**Exercise materials:**
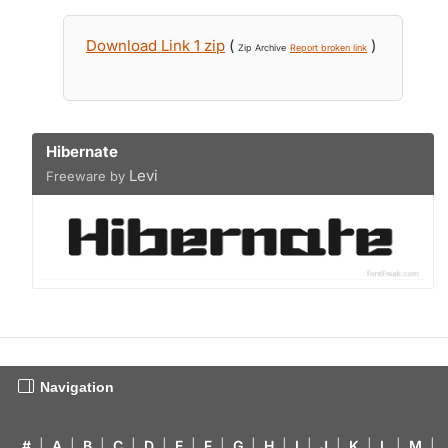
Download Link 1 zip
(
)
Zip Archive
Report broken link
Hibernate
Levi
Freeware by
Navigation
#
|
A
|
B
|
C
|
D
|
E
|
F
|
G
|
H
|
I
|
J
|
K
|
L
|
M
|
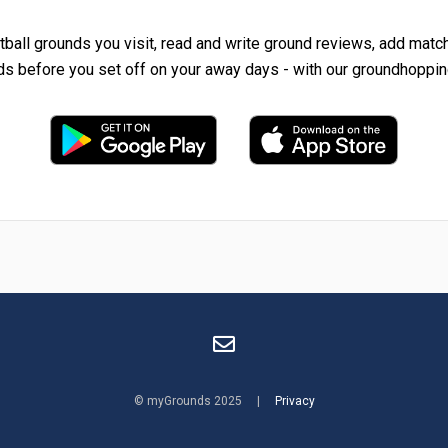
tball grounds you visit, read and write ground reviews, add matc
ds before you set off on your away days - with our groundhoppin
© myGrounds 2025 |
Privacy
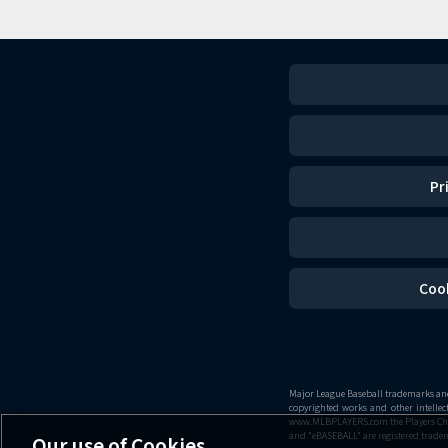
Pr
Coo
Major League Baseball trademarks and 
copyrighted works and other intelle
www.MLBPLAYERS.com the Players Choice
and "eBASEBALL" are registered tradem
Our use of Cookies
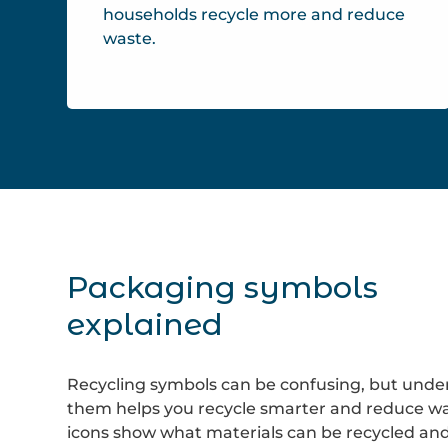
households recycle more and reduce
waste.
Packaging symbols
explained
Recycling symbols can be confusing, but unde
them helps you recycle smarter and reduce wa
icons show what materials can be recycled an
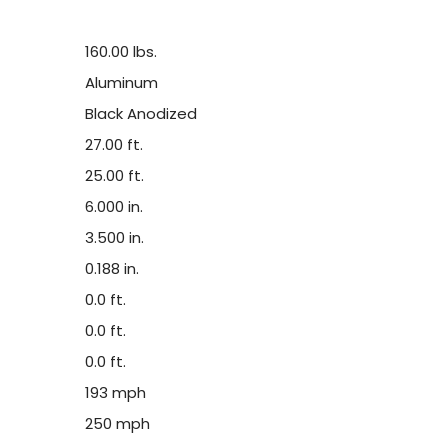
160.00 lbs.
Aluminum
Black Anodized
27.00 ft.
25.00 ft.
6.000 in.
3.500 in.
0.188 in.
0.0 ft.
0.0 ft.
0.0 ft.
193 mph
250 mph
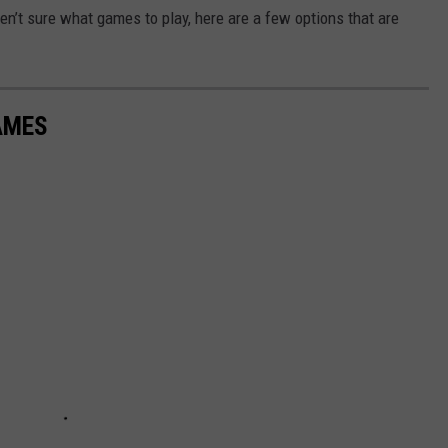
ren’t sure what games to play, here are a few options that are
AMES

**What you need to do:** Could you output all of the records exactly, without their pictures?

**Exercise answer:**
Download Link 1 zip
(
)
Zip Archive
Report broken link
Hibernate
Levi
Freeware by
Navigation
#
|
A
|
B
|
C
|
D
|
E
|
F
|
G
|
H
|
I
|
J
|
K
|
L
|
M
|
tball grounds you visit, read and write ground reviews, add matc
ds before you set off on your away days - with our groundhoppin
© myGrounds 2025 |
Privacy
Pr
Coo
Major League Baseball trademarks and 
copyrighted works and other intelle
www.MLBPLAYERS.com the Players Choice
and "eBASEBALL" are registered tradem
Our use of Cookies
households recycle more and reduce
waste.
Packaging symbols
explained
Recycling symbols can be confusing, but unde
them helps you recycle smarter and reduce wa
icons show what materials can be recycled an
160.00 lbs.
Aluminum
Black Anodized
27.00 ft.
25.00 ft.
6.000 in.
3.500 in.
0.188 in.
0.0 ft.
0.0 ft.
0.0 ft.
193 mph
250 mph
ren’t sure what games to play, here are a few options that are
AMES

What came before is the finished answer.